Last Sunday after Pentecost Proper 29A RCL November 20, 2011

Last Sunday after Pentecost Proper 29A RCL November 20, 2011

Christ the King Sunday

Ezekiel 34: 11-16, 20-24
Psalm 100
Ephesians 1: 15-23
Matthew 25: 31-46

Today is the last Sunday of the Pentecost season, also called Christ the King Sunday. It is also the beginning of Thanksgiving week. Next Sunday, we will begin the Advent season. What a wonderful time of the year, a time when we celebrate the paradoxical kingship of our Lord, a time when we focus on all the things we have to be thankful for, and a time when we are on the verge of preparing for our Lord to come again and complete the creation.

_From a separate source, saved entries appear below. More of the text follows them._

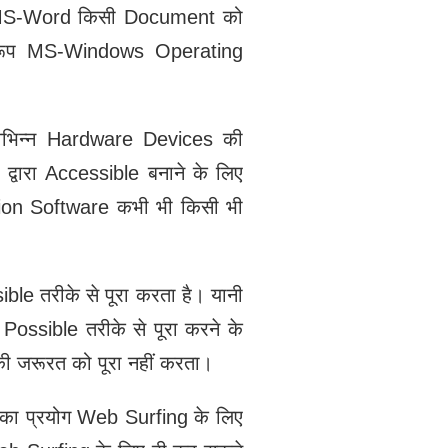
 MS-Word किसी Document को
्वरूप MS-Windows Operating
िभिन्न Hardware Devices की
ारा Accessible बनाने के लिए
ation Software कभी भी किसी भी
 तरीके से पूरा करता है। यानी
ssible तरीके से पूरा करने के
ी जरूरत को पूरा नहीं करता।
का प्रयोग Web Surfing के लिए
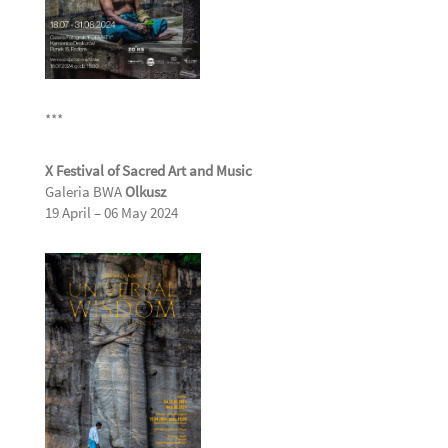
***
X Festival of Sacred Art and Music
Galeria BWA
Olkusz
19 April – 06 May 2024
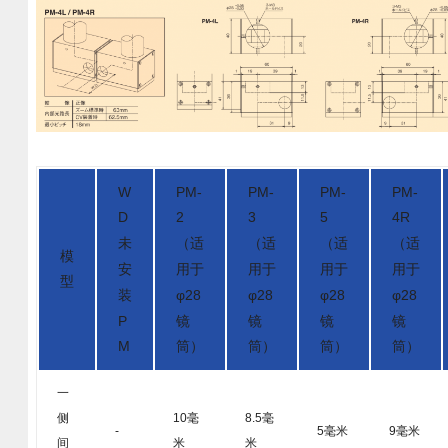
W
PM-
PM-
PM-
PM-
D
2
3
5
4R
未
（适
（适
（适
（适
模
安
用于
用于
用于
用于
型
装
φ28
φ28
φ28
φ28
P
镜
镜
镜
镜
M
筒）
筒）
筒）
筒）
一
10毫
8.5毫
侧
-
5毫米
9毫米
米
米
间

The prophet Ezekiel was one of the leaders of God’s people during their time in Exile in Babylon. Ezekiel was deported to Babylon in 597 B. C. E., the first time the massive and powerful Babylonian Empire captured Jerusalem. During the time in exile, Ezekiel and other leaders led the people in much deep soul-searching, and they realized that their leaders had not been good shepherds of the people. The rich and powerful pushed the little people around. There was no justice in the land.  

The Babylonians came back to Jerusalem in 586 B. C. E. This time they leveled the temple. This was a huge blow to the people. The temple was the center of their worship, and, in some sense, they felt that God dwelled in the temple. At this time, more of the people, especially the leaders, were sent to exile in Babylon.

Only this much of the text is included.